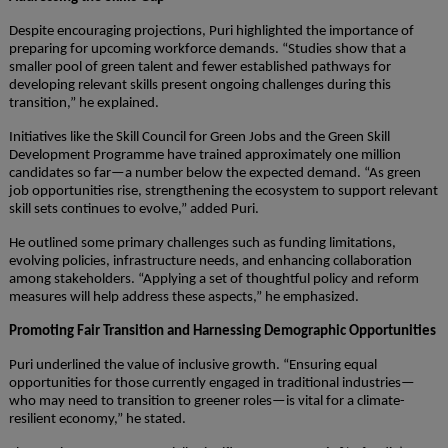
Despite encouraging projections, Puri highlighted the importance of
preparing for upcoming workforce demands. “Studies show that a
smaller pool of green talent and fewer established pathways for
developing relevant skills present ongoing challenges during this
transition,” he explained.
Initiatives like the Skill Council for Green Jobs and the Green Skill
Development Programme have trained approximately one million
candidates so far—a number below the expected demand. “As green
job opportunities rise, strengthening the ecosystem to support relevant
skill sets continues to evolve,” added Puri.
He outlined some primary challenges such as funding limitations,
evolving policies, infrastructure needs, and enhancing collaboration
among stakeholders. “Applying a set of thoughtful policy and reform
measures will help address these aspects,” he emphasized.
Promoting Fair Transition and Harnessing Demographic Opportunities
Puri underlined the value of inclusive growth. “Ensuring equal
opportunities for those currently engaged in traditional industries—
who may need to transition to greener roles—is vital for a climate-
resilient economy,” he stated.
------
### ACTION ITEM
Each line above should be returned exactly as written, apart from any pictures.

### WRITTEN SOLUTION
Despite encouraging projections, Puri highlighted the importance of
preparing for upcoming workforce demands. “Studies show that a
smaller pool of green talent and fewer established pathways for
developing relevant skills present ongoing challenges during this
transition,” he explained.
Initiatives like the Skill Council for Green Jobs and the Green Skill
Development Programme have trained approximately one million
candidates so far—a number below the expected demand. “As green
job opportunities rise, strengthening the ecosystem to support relevant
skill sets continues to evolve,” added Puri.
He outlined some primary challenges such as funding limitations,
evolving policies, infrastructure needs, and enhancing collaboration
among stakeholders. “Applying a set of thoughtful policy and reform
measures will help address these aspects,” he emphasized.
Promoting Fair Transition and Harnessing Demographic Opportunities
Puri underlined the value of inclusive growth. “Ensuring equal
opportunities for those currently engaged in traditional industries—
who may need to transition to greener roles—is vital for a climate-
resilient economy,” he stated.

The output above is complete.